GREEN BAY – Dean Lowry is going to remember his mindset more than any particular moment from his strong finish to last season.
“Cut it loose” served him pretty well.
Thrust into a much larger role than anticipated on the Packers’ defensive line due to injuries to Muhammad Wilkerson, Mike Daniels and Kenny Clark, Lowry put together the best sustained stretch of solid play over his first three NFL campaigns.
During the final eight games of 2018, Lowry recorded 35 of his career-best 57 tackles on the year, all three of his sacks, all four of his deflected passes, plus a forced fumble and fumble recovery.
Gaining some comfort level with defensive coordinator Mike Pettine’s scheme certainly played a part in Lowry’s late-season surge, but that wasn’t all. The former fourth-round draft pick from Northwestern also simply felt more confident as an NFL player in general, knowing what his body was capable of and trusting his instincts to attack.
“A lot of times guys that are young players think too much, just try to do the right thing and be in their gap. But towards the end of the year, I just wanted to go out there and play, and just play fast, and not really have anything holding me back,” Lowry said as the Packers wrapped up their offseason program last month.
“I was coming off the ball better, getting great knock-back, and getting off blocks.”
As Lowry heads into his fourth season, he’s far less focused on his next contract as on maintaining that “let it rip” approach. Always a capable run stopper and bull rusher, the 6-foot-6, 296-pound lineman wants to continue expanding his game.
Over his first few years in the NFL, Lowry already has learned how to be effective lining up almost anywhere across the defensive front, from the nose, to the three-technique outside the guard, to the five-technique on the tackle. That in itself was a change from his college days, when he lined up almost exclusively as a defensive end.
Now he wants to add a greater variety of pass-rush moves to his repertoire, so he can more consistently get after quarterbacks. That’s what he wants to “hone in on” with position coach Jerry Montgomery most this season.
“I think the past few years I’ve been more of a power rusher, just being content with pushing the pocket,” he said. “But it’s kind of hard to get sacks on all the bull rushes.

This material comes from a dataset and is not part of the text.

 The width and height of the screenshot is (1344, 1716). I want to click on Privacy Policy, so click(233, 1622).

So you want to bring to practice what Coach is teaching us, use that in a game, just kind of letting it loose, going out there, trying moves and see what happens.”
He believes another productive offseason with his strength and conditioning will help, but he can’t be as certain about his workload. Daniels and Clark will be back from their injuries, and additions at outside linebacker in free agent Za’Darius Smith and rookie first-round draft pick Rashan Gary will factor in as well, with Pettine planning to have edge rushers move inside in certain packages.

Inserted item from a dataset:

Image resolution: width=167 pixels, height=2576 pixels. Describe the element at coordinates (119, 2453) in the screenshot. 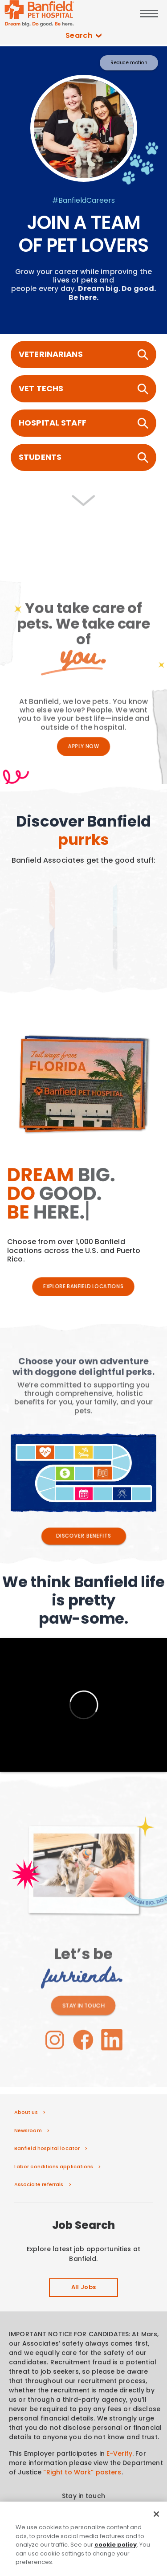 I see `E-Verify` at that location.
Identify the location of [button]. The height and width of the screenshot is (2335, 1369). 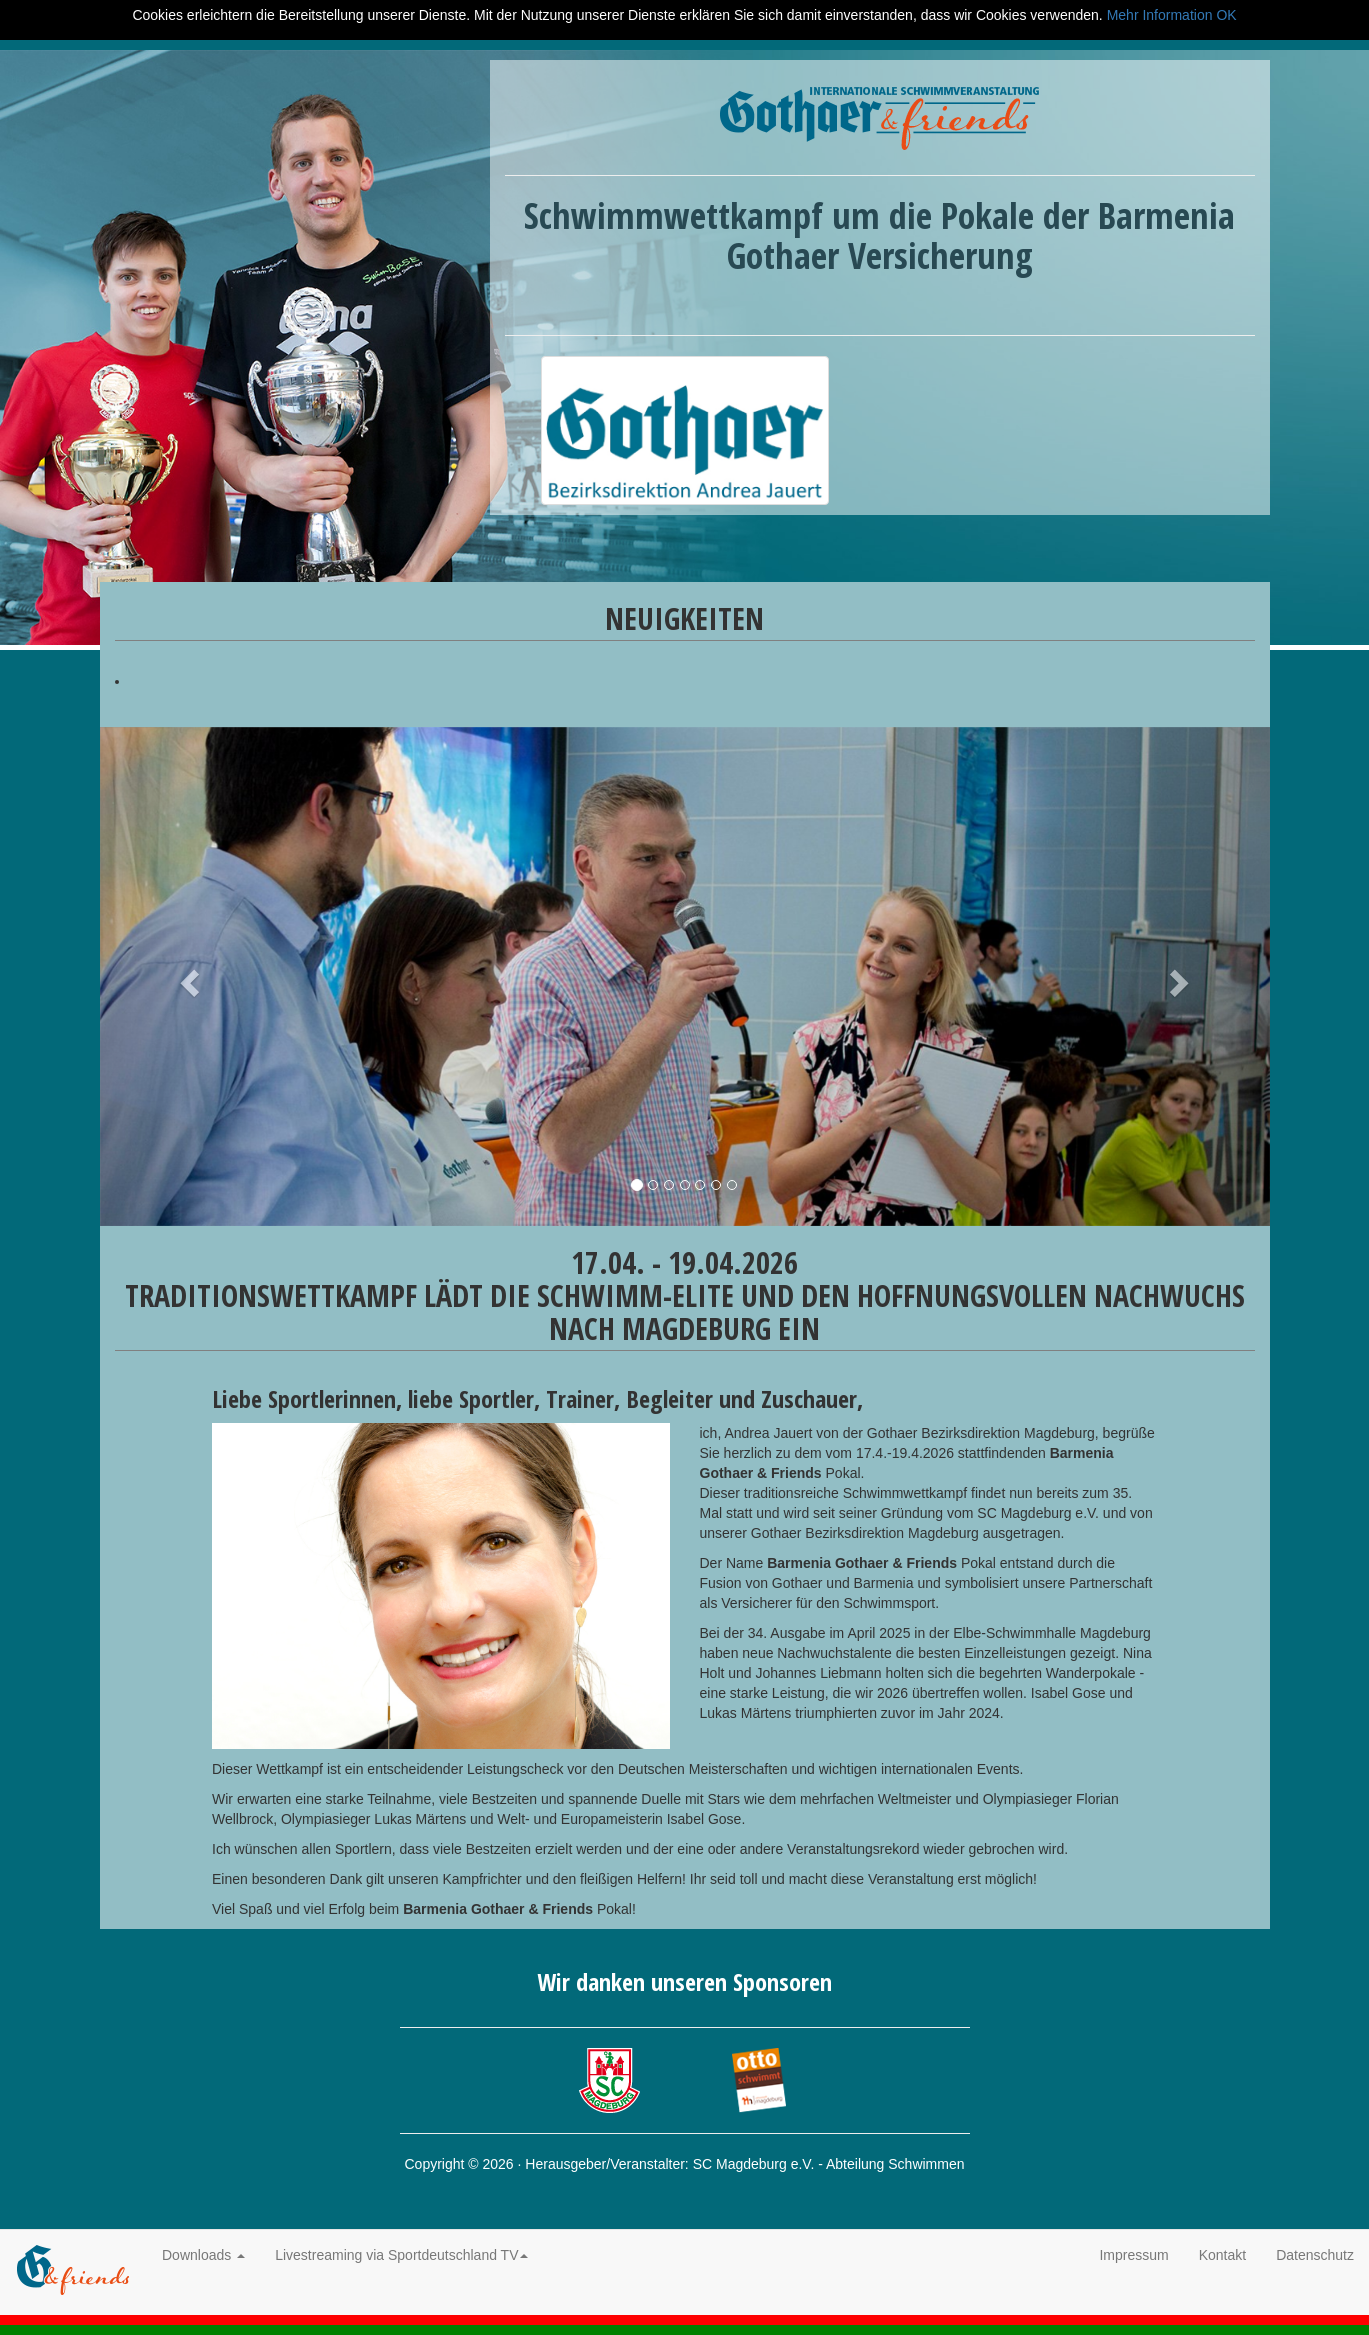 (188, 976).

Lowry’s not worried about his snap count, taking the approach that if he’s productive when he plays, he’ll earn the time in the rotation up front he deserves. And the deeper that rotation, the more successful the defense can be over the course of a long season.

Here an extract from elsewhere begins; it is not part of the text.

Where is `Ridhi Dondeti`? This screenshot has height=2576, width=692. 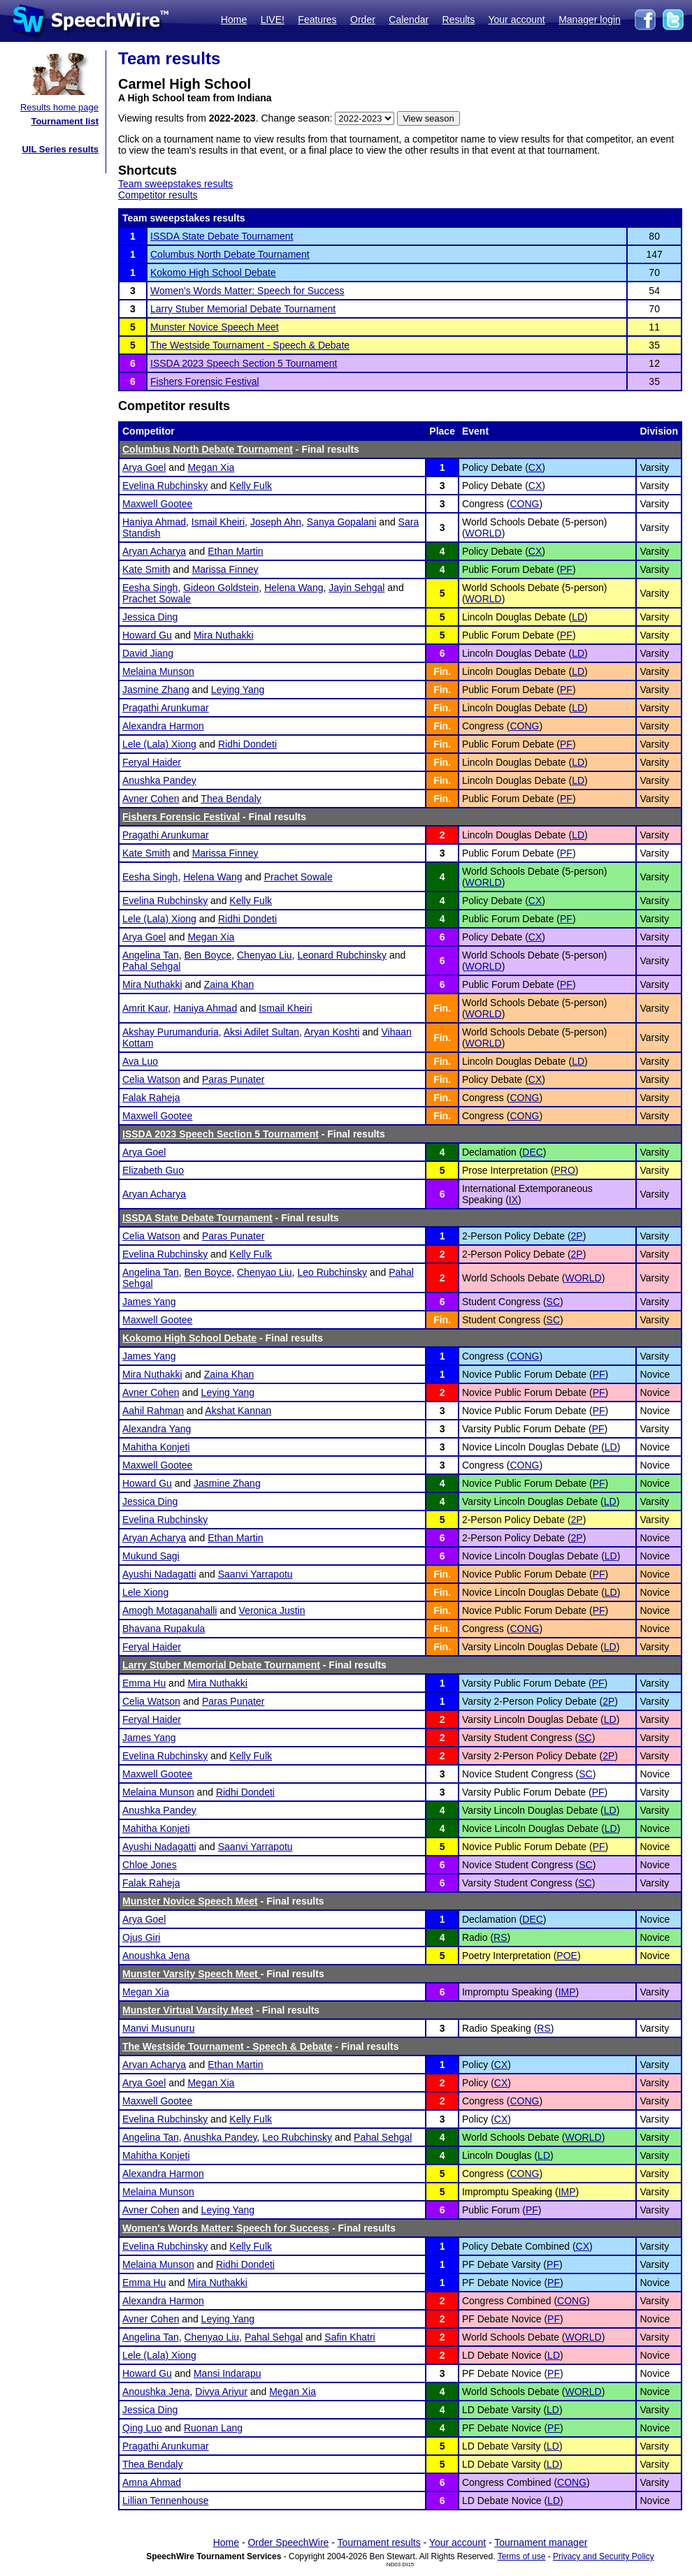 Ridhi Dondeti is located at coordinates (247, 744). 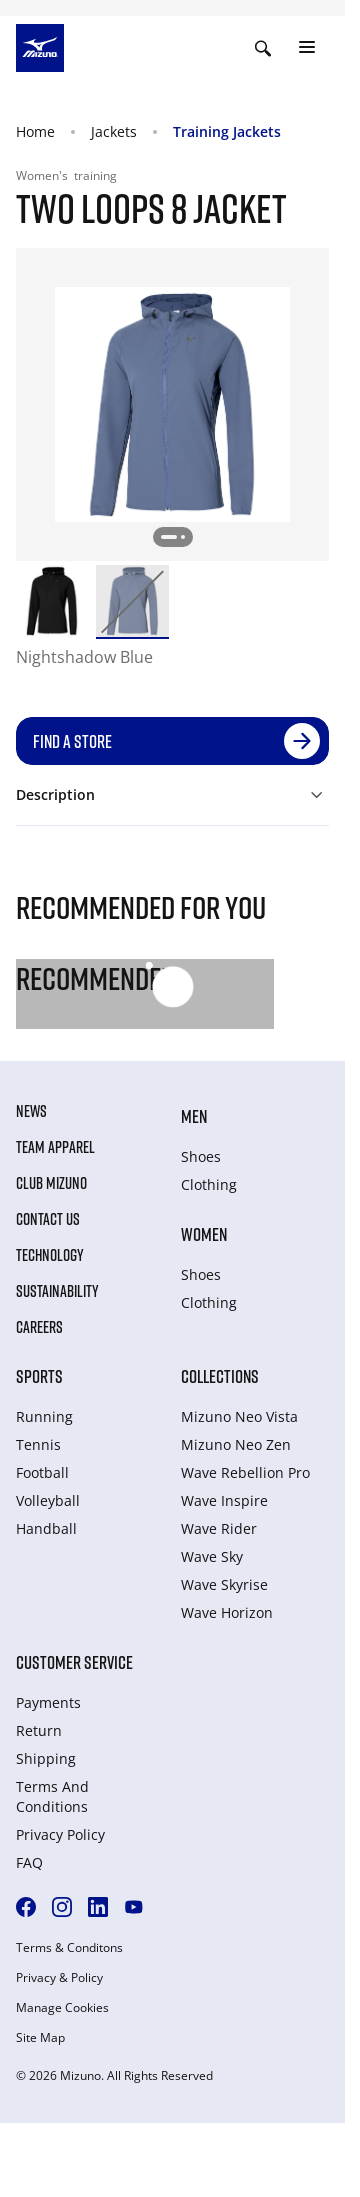 The height and width of the screenshot is (2197, 360). Describe the element at coordinates (114, 131) in the screenshot. I see `Jackets` at that location.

“Just comparing this point last year to now, we’re so much further ahead as a defense,” he said. “Last year at this time, we were just trying to get down the basics, just trying to line up right. Now we’re more of that graduate-level part of the defense, understanding the details, the ins and outs. We know what we’re going to do, so we have to go out there and play fast.
“Physically this is the best I’ve ever felt. I’m a very good place right now, with strength and speed, so I’m really excited about this year.”